Yes, actually, you are. Especially if you continue to have sex with them. You are taking a risk with their body that they have not consented to. I did say earlier that there are things you can do to circumvent the lack of consent if being ethical is important to you, refraining from sex with them is one of the ways to do this. But, yes, I am afraid that once someone has withdrawn their consent, you have to respect that to be thought of as a ethical person. Of course it's easier to simply carry on with what makes you most happy, ie, the marriage and polyamory too, but that isn't ethical once some of the people involved are not giving enthusiastic consent. Best off acknowledging that this isn't working anymore and being brave and moving on to find someone willing to be poly than violating consent. Again, it takes a great degree if altruism to make that decision when an unhappy partner cannot.
 
Yes, actually, you are. Especially if you continue to have sex with them. You are taking a risk with their body that they have not consented to. I did say earlier that there are things you can do to circumvent the lack of consent if being ethical is important to you, refraining from sex with them is one of the ways to do this. But, yes, I am afraid that once someone has withdrawn their consent, you have to respect that to be thought of as a ethical person. Of course it's easier to simply carry on with what makes you most happy, ie, the marriage and polyamory too, but that isn't ethical once some of the people involved are not giving enthusiastic consent. Best off acknowledging that this isn't working anymore and being brave and moving on to find someone willing to be poly than violating consent. Again, it takes a great degree if altruism to make that decision when an unhappy partner cannot.

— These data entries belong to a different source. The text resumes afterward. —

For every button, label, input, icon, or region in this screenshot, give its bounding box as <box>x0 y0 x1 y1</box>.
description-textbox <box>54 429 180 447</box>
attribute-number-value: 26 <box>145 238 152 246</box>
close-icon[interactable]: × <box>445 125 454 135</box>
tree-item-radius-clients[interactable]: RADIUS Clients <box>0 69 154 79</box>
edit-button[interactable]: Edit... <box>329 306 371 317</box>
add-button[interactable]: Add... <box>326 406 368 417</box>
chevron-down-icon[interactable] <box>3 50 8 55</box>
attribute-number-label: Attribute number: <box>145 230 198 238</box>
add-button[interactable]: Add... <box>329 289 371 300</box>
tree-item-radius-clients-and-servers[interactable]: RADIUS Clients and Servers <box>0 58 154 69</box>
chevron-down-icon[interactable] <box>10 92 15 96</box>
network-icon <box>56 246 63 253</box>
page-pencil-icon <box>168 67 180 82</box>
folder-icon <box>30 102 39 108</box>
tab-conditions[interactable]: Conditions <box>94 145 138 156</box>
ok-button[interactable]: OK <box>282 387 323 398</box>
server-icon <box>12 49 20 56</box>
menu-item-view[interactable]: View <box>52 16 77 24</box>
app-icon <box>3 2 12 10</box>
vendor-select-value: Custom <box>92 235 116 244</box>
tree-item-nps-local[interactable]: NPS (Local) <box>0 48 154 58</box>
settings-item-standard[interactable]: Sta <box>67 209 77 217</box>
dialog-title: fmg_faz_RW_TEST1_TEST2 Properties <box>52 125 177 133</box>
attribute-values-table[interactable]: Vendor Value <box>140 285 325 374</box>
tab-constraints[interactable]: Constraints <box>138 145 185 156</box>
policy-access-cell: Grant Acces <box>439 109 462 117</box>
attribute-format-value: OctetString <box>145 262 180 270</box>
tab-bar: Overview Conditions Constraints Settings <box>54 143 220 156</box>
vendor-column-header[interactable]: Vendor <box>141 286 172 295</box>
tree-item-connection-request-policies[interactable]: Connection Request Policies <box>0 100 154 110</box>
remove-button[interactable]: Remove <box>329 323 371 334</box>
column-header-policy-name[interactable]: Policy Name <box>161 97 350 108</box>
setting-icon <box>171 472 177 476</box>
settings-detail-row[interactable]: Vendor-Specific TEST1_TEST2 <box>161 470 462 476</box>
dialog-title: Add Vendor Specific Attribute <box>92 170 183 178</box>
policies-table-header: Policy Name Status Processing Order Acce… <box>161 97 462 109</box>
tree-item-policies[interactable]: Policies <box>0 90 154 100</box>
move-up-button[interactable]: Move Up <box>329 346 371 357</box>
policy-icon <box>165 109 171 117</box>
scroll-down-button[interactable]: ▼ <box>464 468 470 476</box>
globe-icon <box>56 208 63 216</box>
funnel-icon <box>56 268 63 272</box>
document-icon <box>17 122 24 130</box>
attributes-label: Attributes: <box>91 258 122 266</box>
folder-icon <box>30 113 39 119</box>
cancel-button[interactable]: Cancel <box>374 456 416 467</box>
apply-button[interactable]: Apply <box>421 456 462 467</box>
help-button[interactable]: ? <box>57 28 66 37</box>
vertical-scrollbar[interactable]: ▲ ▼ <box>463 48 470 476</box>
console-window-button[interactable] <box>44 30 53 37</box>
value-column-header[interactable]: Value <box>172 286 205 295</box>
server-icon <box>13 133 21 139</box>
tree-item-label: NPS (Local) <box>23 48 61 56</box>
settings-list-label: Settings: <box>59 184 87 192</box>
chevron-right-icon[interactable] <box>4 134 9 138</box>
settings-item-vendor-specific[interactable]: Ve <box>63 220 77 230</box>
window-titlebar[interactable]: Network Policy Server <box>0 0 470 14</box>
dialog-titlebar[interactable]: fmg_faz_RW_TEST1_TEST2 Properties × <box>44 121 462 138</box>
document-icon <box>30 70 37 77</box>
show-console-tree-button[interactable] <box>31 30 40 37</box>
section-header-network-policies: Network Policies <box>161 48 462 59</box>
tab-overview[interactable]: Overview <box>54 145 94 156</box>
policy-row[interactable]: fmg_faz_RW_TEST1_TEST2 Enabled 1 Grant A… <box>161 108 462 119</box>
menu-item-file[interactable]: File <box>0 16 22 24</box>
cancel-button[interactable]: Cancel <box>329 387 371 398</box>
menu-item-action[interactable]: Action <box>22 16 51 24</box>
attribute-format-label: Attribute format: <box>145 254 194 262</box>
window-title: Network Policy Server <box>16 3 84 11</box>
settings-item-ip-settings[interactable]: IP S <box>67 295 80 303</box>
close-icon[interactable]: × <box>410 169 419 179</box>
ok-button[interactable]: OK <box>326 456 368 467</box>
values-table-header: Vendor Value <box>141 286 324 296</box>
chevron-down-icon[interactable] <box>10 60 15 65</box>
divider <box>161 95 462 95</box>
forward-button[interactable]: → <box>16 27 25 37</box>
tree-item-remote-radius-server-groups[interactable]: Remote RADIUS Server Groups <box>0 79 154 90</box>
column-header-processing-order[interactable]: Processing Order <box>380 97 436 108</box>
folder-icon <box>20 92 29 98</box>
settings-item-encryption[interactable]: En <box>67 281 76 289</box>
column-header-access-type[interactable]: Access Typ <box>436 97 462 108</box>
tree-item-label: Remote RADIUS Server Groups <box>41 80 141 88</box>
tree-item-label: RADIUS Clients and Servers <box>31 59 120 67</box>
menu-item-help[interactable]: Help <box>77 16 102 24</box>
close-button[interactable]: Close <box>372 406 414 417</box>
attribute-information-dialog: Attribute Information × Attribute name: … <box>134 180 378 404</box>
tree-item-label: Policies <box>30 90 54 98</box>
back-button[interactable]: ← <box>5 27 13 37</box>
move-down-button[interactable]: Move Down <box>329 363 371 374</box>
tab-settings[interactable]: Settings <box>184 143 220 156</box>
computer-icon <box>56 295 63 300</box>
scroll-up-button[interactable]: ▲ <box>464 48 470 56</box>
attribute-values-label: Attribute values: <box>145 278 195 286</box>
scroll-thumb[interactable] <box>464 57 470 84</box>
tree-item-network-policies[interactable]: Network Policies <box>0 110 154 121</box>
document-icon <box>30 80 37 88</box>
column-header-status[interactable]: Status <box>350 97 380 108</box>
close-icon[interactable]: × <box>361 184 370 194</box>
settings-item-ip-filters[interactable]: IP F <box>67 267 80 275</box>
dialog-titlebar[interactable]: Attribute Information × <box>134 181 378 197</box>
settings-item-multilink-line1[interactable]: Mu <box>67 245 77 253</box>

Aaah, but it takes two to tango. You seem to assume that the onus is all on the partner who wants to persist in maintaining both relationships, as if the person who is actually saying NO isn't also responsible for deciding what it is they are not consenting to. If partner says 'no, I do not consent to you seeing other partner, but I will have sex with you anyway even though I know you're still seeing him/her', then it does muddy the water somewhat, no? This is why in that scenario, they are not actually withdrawing their consent to participate in the relationship at all….they are trying to impose a permission-system on their partner's OTHER relationship.

Unless I have explicitly agreed to do so (and the only context I can envisage that is via a power exchange/BDSM type relationship) I am not responsible for maintaining the personal or physical boundaries of my partner. That's their job, as it is mine to manage my own. In the advent that I become upset with being in an open relationship, my first step will be to explain my feelings and see if there is an easy way to resolve it. If my partner is not in agreement, then me withdrawing my consent HAS to mean me walking away from my relationship. My partner is not being unethical for wanting to continue what we had, but they simply cannot be in a relationship with me without my consent. If this is a scenario where my partner wants to open up our relationship from being closed, the same logic applies. If I do not consent to that proposed change in my relationship, then we are no longer in a relationship. You might want to nitpick a little and say in that scenario then it should be my partner who is taking the stand and bringing the relationship to a close because it is they who has the desire to change the parameters, but I take the view that I take care of me. If not continuing a relationship is the best thing for me, then that's an action I should take to maintain my own boundaries. If partner is no longer able to partner me in the way I desire, then I should be free to find someone who will.
 
Taking a scenario where a husband wants an open marriage, and his wife wants a closed marriage, I wonder if the right thing for both spouses to do is to sit down and decide on something together. If they're going to break up, that would be a joint decision (regardless of who was the last one to change the parameters). Other possibilities would be: they both keep the relationship closed, or they both keep it open, or it's opened on the husband's side and closed on the wife's side. Point is, both spouses try to come to a mutually agreeable decision (about the marriage).
 
Our triad was made up of strong-willed, passionate people. Seems like we never did anything half-way. Yet digging back through the cobwebs, I honestly cannot recall ANY sort of "veto power" involved.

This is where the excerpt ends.